Subject: The Golden Victory

 

I agree with Robert that, while a contracting party clearly has a right to be compensated for losses caused by breach, this is not the only right or interest he has. He also has a right to performance of the defendant’s (primary) contractual obligations, a right distinct from the right to compensation, and on which the notion of breach of contract is predicated. This can usefully be called the performance interest. There is no reason why responses to breach of contract should be confined to “vindication” of the right to be compensated for losses. In other words, a claimant should be able to argue that, irrespective of what loss the breach may have caused him, he has a right to have the contract performed and that he is entitled to an award which gives him this.

What I don’t see is how such an assertion or vindication of a claimant’s performance interest entitles the claimant to damages measured by the difference in value between the promised performance and what the claimant actually received. There is simply no necessary connection between the two. Even if it is correct to say that a claimant is entitled to damages which are “substitutive” of the right to performance (though I don’t think the language of substitution is particularly helpful), we need to explain why and in what way a particular sum properly reflects (or is substitutive of) the right to performance.
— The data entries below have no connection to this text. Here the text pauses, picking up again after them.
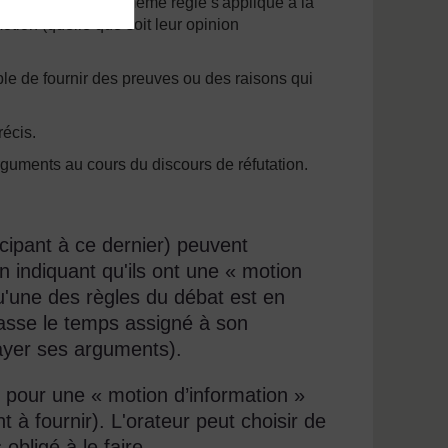
 point de vue. La même règle s'applique à la
otion (quelle que soit leur opinion
able de fournir des preuves ou des raisons qui
récis.
guments au cours du discours de réfutation.
cipant à ce dernier) peuvent
n indiquant qu'ils ont une « motion
 qu'une des règles du débat est en
passe le temps assigné à son
ayer ses arguments).
pour une « motion d’information »
t à fournir). L'orateur peut choisir de
bligé à le faire.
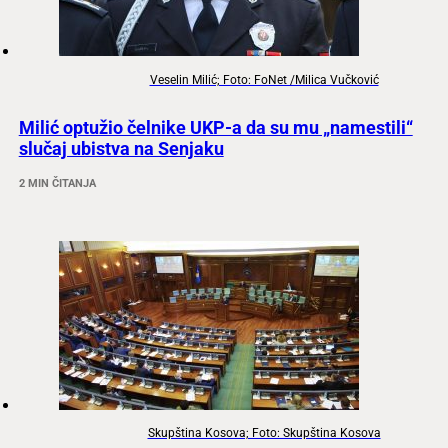
Veselin Milić; Foto: FoNet /Milica Vučković
Milić optužio čelnike UKP-a da su mu „namestili“
slučaj ubistva na Senjaku
2 MIN ČITANJA
Skupština Kosova; Foto: Skupština Kosova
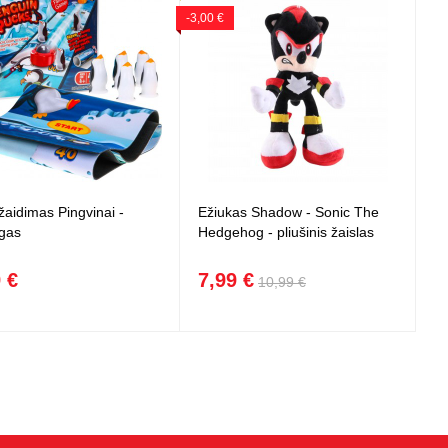
-3,00 €
žaidimas Pingvinai -
Ežiukas Shadow - Sonic The
ngas
Hedgehog - pliušinis žaislas
 €
7,99 €
10,99 €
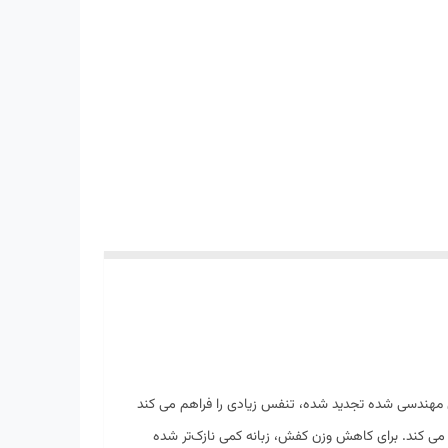
ای طولانی تر است. رویه مش مهندسی شده تجدید شده، تنفس زیادی را فراهم می کند
سریع بسیار مناسب می کند. برای کاهش وزن کفش، زبانه کمی نازک‌تر شده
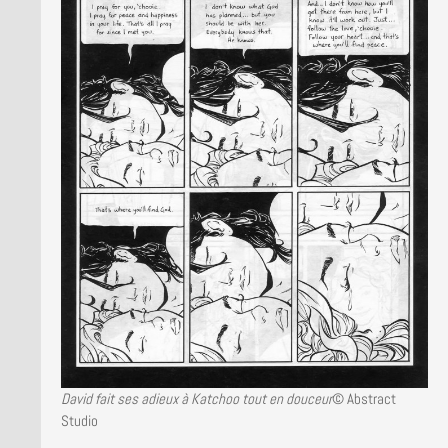
David fait ses adieux à Katchoo tout en douceur
© Abstract
Studio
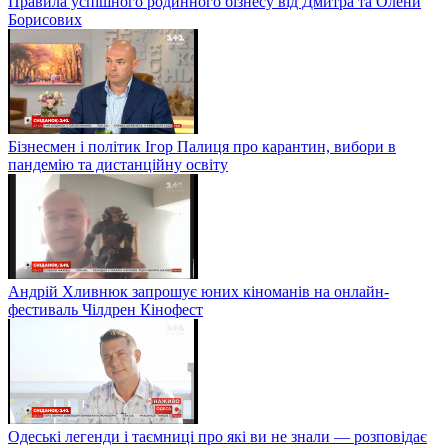
Правила успішного родинного бізнесу від Дмитра та Олени
Борисових
Бізнесмен і політик Ігор Палиця про карантин, вибори в
пандемію та дистанційну освіту
Андрій Хливнюк запрошує юних кіноманів на онлайн-
фестиваль Чілдрен Кінофест
Одеські легенди і таємниці про які ви не знали — розповідає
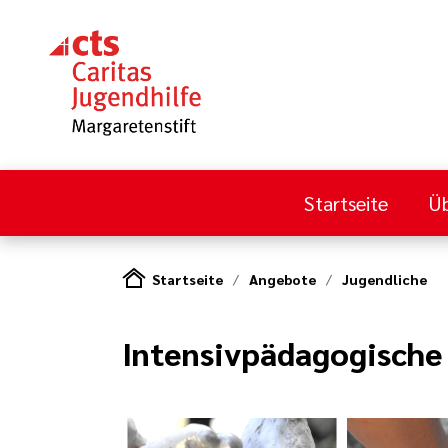
Startseite
Üb
Startseite
Angebote
Jugendliche
Intensivpädagogisch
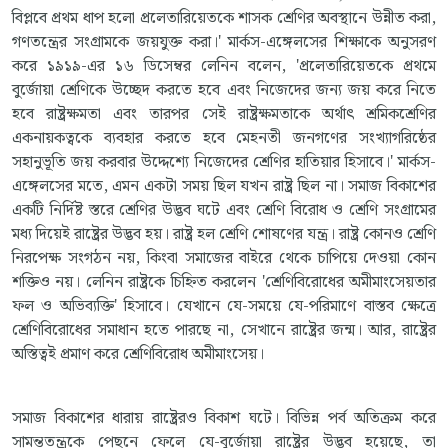
বিপ্লবে প্রথম ধাপ হলো প্রলেতারিয়েতকে শাসক শ্রেণির অবস্থানে উন্নীত করা,
গণতন্ত্রের সংগ্রামকে জয়যুক্ত করা।' মার্কস-এঙ্গেলসের শিক্ষাকে অনুসরণ
করে ১৯১৯-এর ১৬ ডিসেম্বর লেনিন বলেন, 'প্রলেতারিয়েতকে প্রথমে
বুর্জোয়া শ্রেণিকে উচ্ছেদ করতে হবে এবং নিজেদের জন্য জয় করে নিতে
হবে রাষ্ট্রক্ষমতা এবং তারপর সেই রাষ্ট্রক্ষমতাকে অর্থাৎ শ্রমিকশ্রেণির
একনায়কত্বকে ব্যবহার করতে হবে মেহনতী জনগণের সংখ্যাগরিষ্ঠের
সহানুভূতি জয় করবার উদ্দেশ্যে নিজেদের শ্রেণির হাতিয়ার হিসাবে।' মার্কস-
এঙ্গেলসের মতে, এমন একটা সময় ছিল যখন রাষ্ট্র ছিল না। সমাজ বিকাশের
একটি নির্দিষ্ট স্তরে শ্রেণির উদ্ভব ঘটে এবং শ্রেণি বিরোধ ও শ্রেণি সংগ্রামের
মধ্য দিয়েই রাষ্ট্রের উদ্ভব হয়। রাষ্ট্র হল শ্রেণি শোষণের যন্ত্র। রাষ্ট্র কোনও শ্রেণি
নিরপেক্ষ সংগঠন নয়, কিংবা সমাজের বাইরে থেকে চাপিয়ে দেওয়া কোন
শক্তিও নয়। লেনিন রাষ্ট্রকে চিহ্নিত করলেন 'শ্রেণিবিরোধের অমীমাংসেয়তার
ফল ও অভিব্যক্তি' হিসাবে। যেখানে যে-সময়ে যে-পরিমাণে বাস্তব ক্ষেত্রে
শ্রেণিবিরোধের সমাধান হতে পারছে না, সেখানে রাষ্ট্রের জন্ম। আর, রাষ্ট্রের
অস্তিত্বই প্রমাণ করে শ্রেণিবিরোধ অমীমাংসেয়।
সমাজ বিকাশের ধারায় রাষ্ট্রেরও বিকাশ ঘটে। বিভিন্ন পর্ব অতিক্রম করে
সামন্ততন্ত্রকে পেছনে ফেলে যে-বুর্জোয়া রাষ্ট্রের উদ্ভব হয়েছে, তা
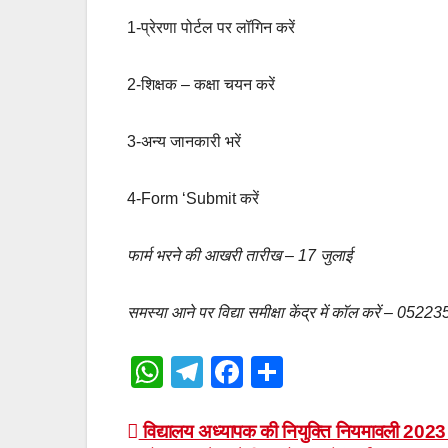
1-प्रेरणा पोर्टल पर लॉगिन करें
2-शिक्षक – कक्षा चयन करें
3-अन्य जानकारी भरें
4-Form ‘Submit करें
फार्म भरने की आखरी तारीख – 17 जुलाई
समस्या आने पर विद्या समीक्षा केंद्र में कॉल करें – 05
W
T
F
S
h
el
a
h
at
e
c
ar
Post
विद्यालय अध्यापक की नियुक्ति नियमावली 2023 क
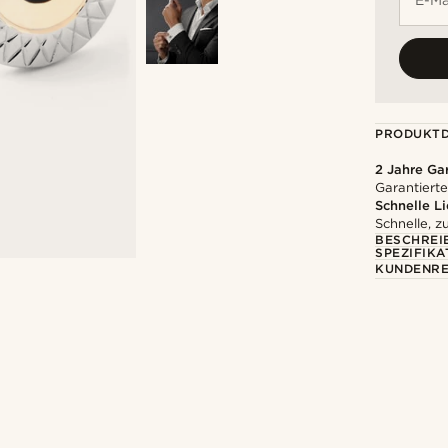
PRODUKTD
2 Jahre Ga
Garantierte
Schnelle L
Schnelle, z
BESCHREI
SPEZIFIKA
KUNDENRE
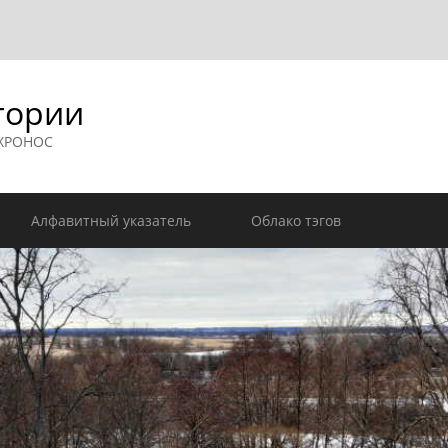
гории
 ХРОНОС
Алфавитный указатель
Облако тэгов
Remedies/responses for breach of contract (and elsewhere) can be justified where they give effect to the claimant’s rights. A claimant has a right not to be left worse off by a breach of contract. This entitles him to compensatory damages since such claims seek to ensure that no such loss is suffered. Necessarily a claim cannot be justified on this basis if it does not compensate a genuine loss suffered by the claimant. A claimant also has a right to have the contract performed. This will justify an award of damages where, but only where, this gives the claimant, or enables him to obtain, that performance. On this basis there is a strong argument for saying that cost of cure damages should be available as of right, where, but only where, performance is still possible and the damages are indeed so used, since in such cases the award enables the claimant to obtain the performance he is entitled to. I don’t think Robert’s suggested damages award can be justified on either basis.

  

Charlie.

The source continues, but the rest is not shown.